Following on the recent hype around the robot that is able to solve a Rubik’s cube in a second (which seems a big improvement over the previous robot that was able to solve it in about 3 seconds), I got interested in human records, and their evolution over the year.
The World Cube Association provides dataset about ranking, records, players in Rubik’s Cube competitions. They offer a downloadable dataset for data science purpose. But since it would be too easy to use a TSV ;), I’ll show how we can extract data from this website, and use Pandas get some insight.
Players
We’ll first try to explore data about results of Worldwide competitions that we can find on this page.
Let’s use requests
to fetch HTML from the URL. If you go directly on the page, you’ll see that you can select the number of results you’re interested in, countries, years, etc. All theses parameters can be specified in the URL too. In this post, I’ll use all the data (all players, all years, all countries):
import requests
r = requests.get("https://www.worldcubeassociation.org/results/events.php?eventId=333®ionId=&years=&show=All%2BPersons&single=Single")
Beautifulsoup will let you manipulate HTML without dealing too much with low-level details.
from bs4 import BeautifulSoup
soup = BeautifulSoup(r.text, 'html.parser')
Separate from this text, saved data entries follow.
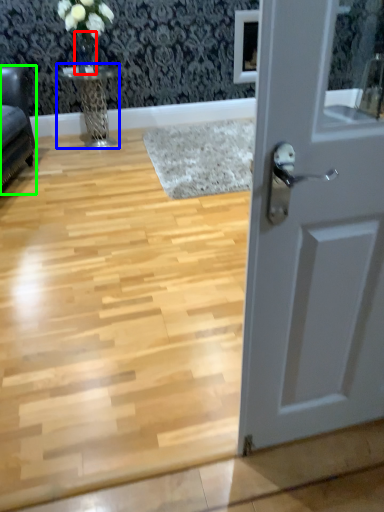 Question: Considering the real-world distances, which object is farthest from glass vase (highlighted by a red box)? table (highlighted by a blue box) or furniture (highlighted by a green box)?

Choices:
 (A) table
 (B) furniture

Answer: (B) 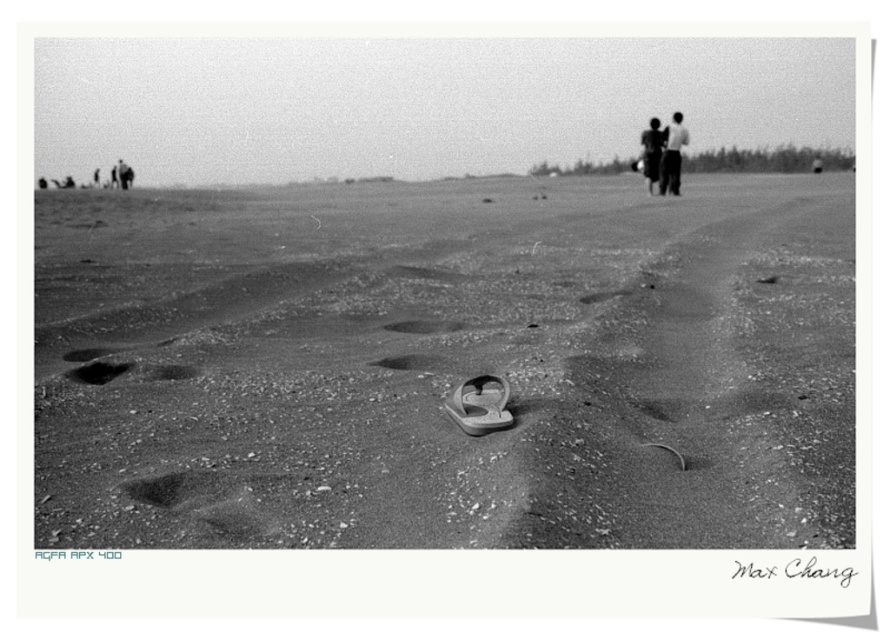 Question: Can you confirm if dark fabric shirt at upper right is bigger than smooth sand at center?

Choices:
 (A) yes
 (B) no

Answer: (A)

Question: Can you confirm if smooth sand flip-flop at center is thinner than dark sand footprint at lower left?

Choices:
 (A) no
 (B) yes

Answer: (A)

Question: Which object appears closest to the camera in this image?

Choices:
 (A) smooth sand flip-flop at center
 (B) gray rubber slipper at center
 (C) smooth skin person at upper right

Answer: (A)

Question: Which object is farther from the camera taking this photo?

Choices:
 (A) smooth sand at center
 (B) dark sand footprint at lower left
 (C) gray rubber slipper at center
 (D) dark fabric shirt at upper right

Answer: (D)

Question: Can you confirm if dark fabric shirt at upper right is positioned to the right of smooth skin person at upper right?

Choices:
 (A) yes
 (B) no

Answer: (A)

Question: Based on their relative distances, which object is nearer to the gray rubber slipper at center?

Choices:
 (A) dark fabric shirt at upper right
 (B) smooth skin person at upper right
 (C) smooth sand flip-flop at center

Answer: (C) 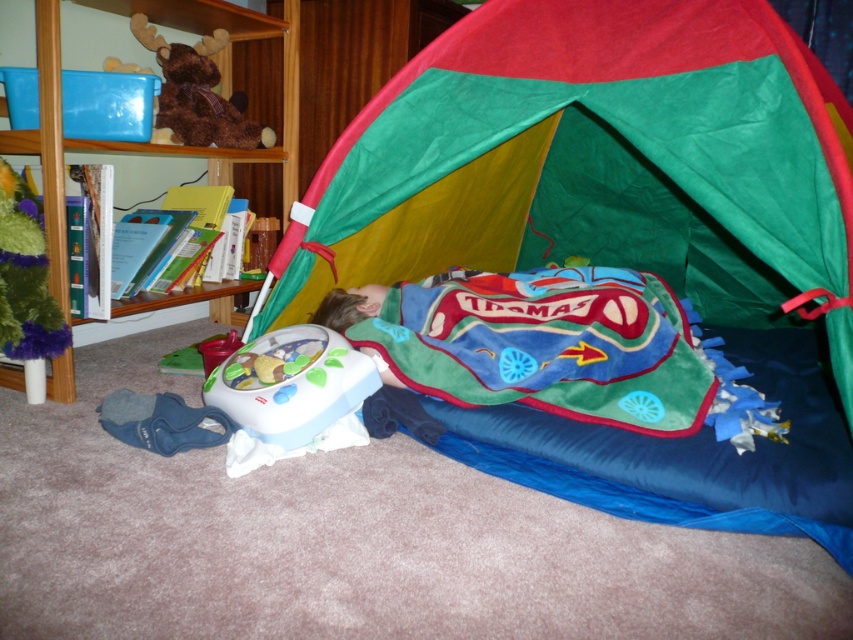 Question: Which object is closer to the camera taking this photo?

Choices:
 (A) wooden bookshelf at upper left
 (B) multicolored fabric tent at center
 (C) fuzzy green plush at upper left
 (D) thomas-patterned fleece blanket at center

Answer: (B)

Question: Which of the following is the closest to the observer?

Choices:
 (A) thomas-patterned fleece blanket at center
 (B) multicolored fabric tent at center
 (C) wooden bookshelf at upper left
 (D) fuzzy green plush at upper left

Answer: (B)

Question: Is multicolored fabric tent at center below thomas-patterned fleece blanket at center?

Choices:
 (A) yes
 (B) no

Answer: (B)

Question: Can you confirm if multicolored fabric tent at center is positioned above thomas-patterned fleece blanket at center?

Choices:
 (A) yes
 (B) no

Answer: (A)

Question: Is thomas-patterned fleece blanket at center below wooden bookshelf at upper left?

Choices:
 (A) yes
 (B) no

Answer: (A)

Question: Which of these objects is positioned closest to the thomas-patterned fleece blanket at center?

Choices:
 (A) multicolored fabric tent at center
 (B) brown plush bear at upper left
 (C) fuzzy green plush at upper left

Answer: (A) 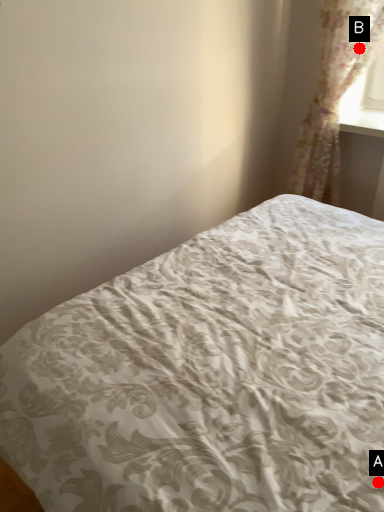 Question: Two points are circled on the image, labeled by A and B beside each circle. Which point appears closest to the camera in this image?

Choices:
 (A) A is closer
 (B) B is closer

Answer: (A) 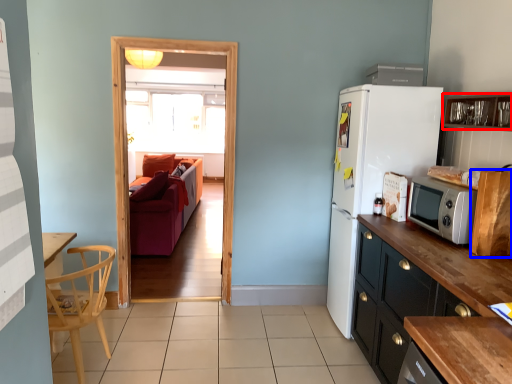 Question: Which object is closer to the camera taking this photo, cabinetry (highlighted by a red box) or cabinetry (highlighted by a blue box)?

Choices:
 (A) cabinetry
 (B) cabinetry

Answer: (A) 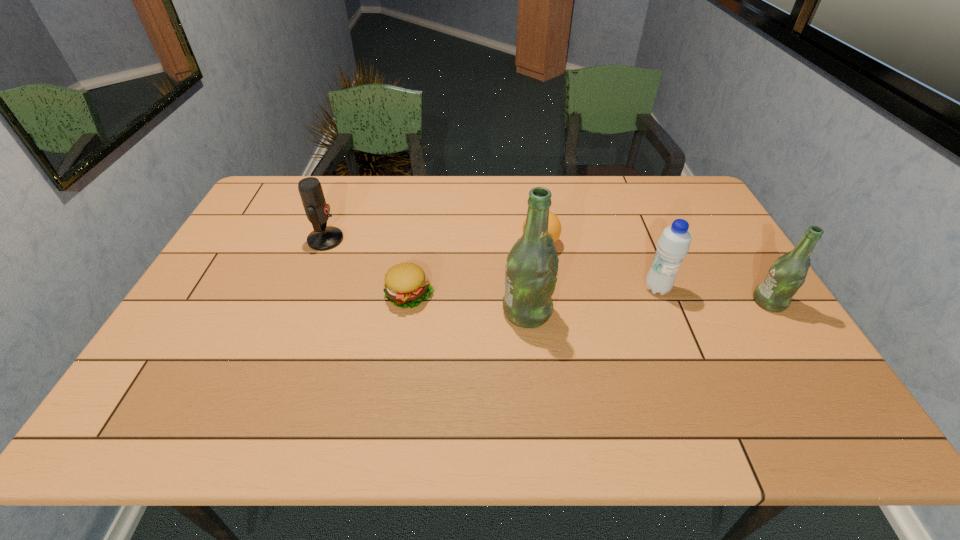 Image resolution: width=960 pixels, height=540 pixels. I want to click on free space that is in between the second object from right to left and the shorter beer bottle, so click(x=713, y=295).

Locate an element on the screen. Image resolution: width=960 pixels, height=540 pixels. object identified as the third closest to the ping-pong ball is located at coordinates (406, 285).

Point out which object is positioned as the fifth nearest to the water bottle. Please provide its 2D coordinates. Your answer should be formatted as a tuple, i.e. [(x, y)], where the tuple contains the x and y coordinates of a point satisfying the conditions above.

[(323, 237)]

Where is `free space that satisfies the following two spatial constraints: 1. on the side of the leftmost object with the red ring; 2. on the right side of the water bottle`? free space that satisfies the following two spatial constraints: 1. on the side of the leftmost object with the red ring; 2. on the right side of the water bottle is located at coordinates (306, 288).

Where is `free space in the image that satisfies the following two spatial constraints: 1. on the side with brand of the ping-pong ball; 2. on the right side of the water bottle`? The image size is (960, 540). free space in the image that satisfies the following two spatial constraints: 1. on the side with brand of the ping-pong ball; 2. on the right side of the water bottle is located at coordinates (547, 288).

In order to click on free space that satisfies the following two spatial constraints: 1. on the side of the hamburger with the red ring; 2. on the left side of the leftmost object in this screenshot , I will do `click(303, 295)`.

Find the location of `vacant space that satisfies the following two spatial constraints: 1. on the front side of the water bottle; 2. on the surface of the taller beer bottle`. vacant space that satisfies the following two spatial constraints: 1. on the front side of the water bottle; 2. on the surface of the taller beer bottle is located at coordinates pyautogui.click(x=666, y=312).

The height and width of the screenshot is (540, 960). In order to click on vacant region that satisfies the following two spatial constraints: 1. on the side of the hamburger with the red ring; 2. on the right side of the leftmost object in this screenshot , I will do `click(303, 295)`. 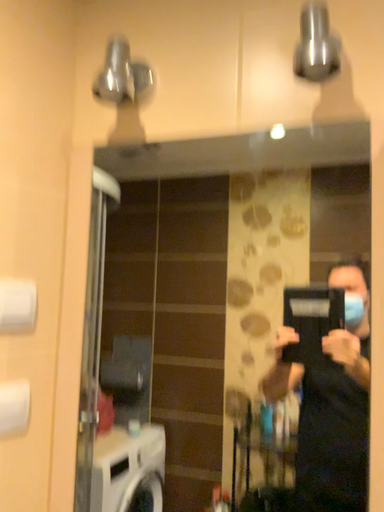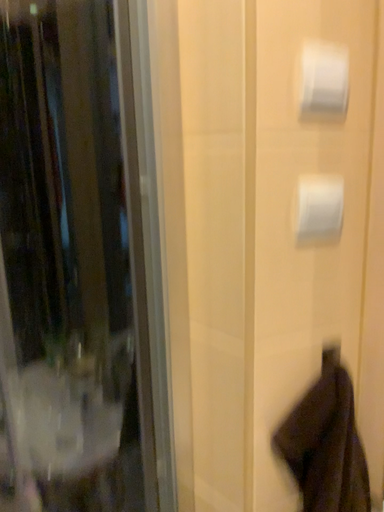 Question: Which way did the camera rotate in the video?

Choices:
 (A) rotated right
 (B) rotated left

Answer: (B) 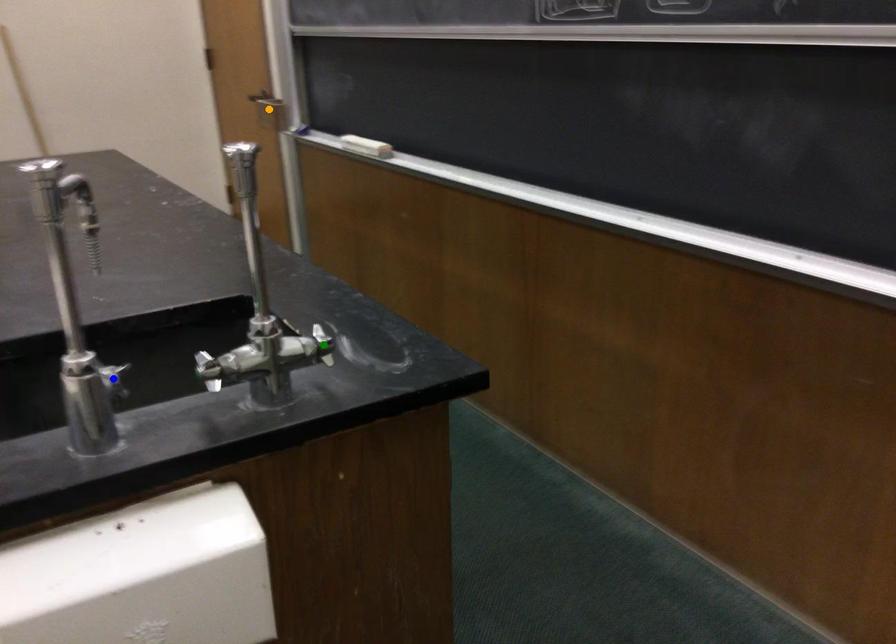 Order these from nearest to farthest:
orange point
blue point
green point

blue point, green point, orange point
You can ask him to find and extract one particular part of the HTML, in our case it would be table-responsive
which represents the array of results:
table = soup.find("div", {"class": "table-responsive"})
raw_lines = [
line.contents[:5]
for line in table.find_all("tr")
if len(line) == 6
]
raw_lines[0]
1 | Lucas Etter | 4.90 | USA | River Hill Fall 2015 — | — | — | — |
We get a list of HMTL Entities
that we will process to extract the data we need. But first, let’s automate this extraction process with a function, since every tables on this website respect the same format:
from bs4 import BeautifulSoup
import requests
def get_table_raws(url, cols):
r = requests.get(url)
soup = BeautifulSoup(r.text, 'html.parser')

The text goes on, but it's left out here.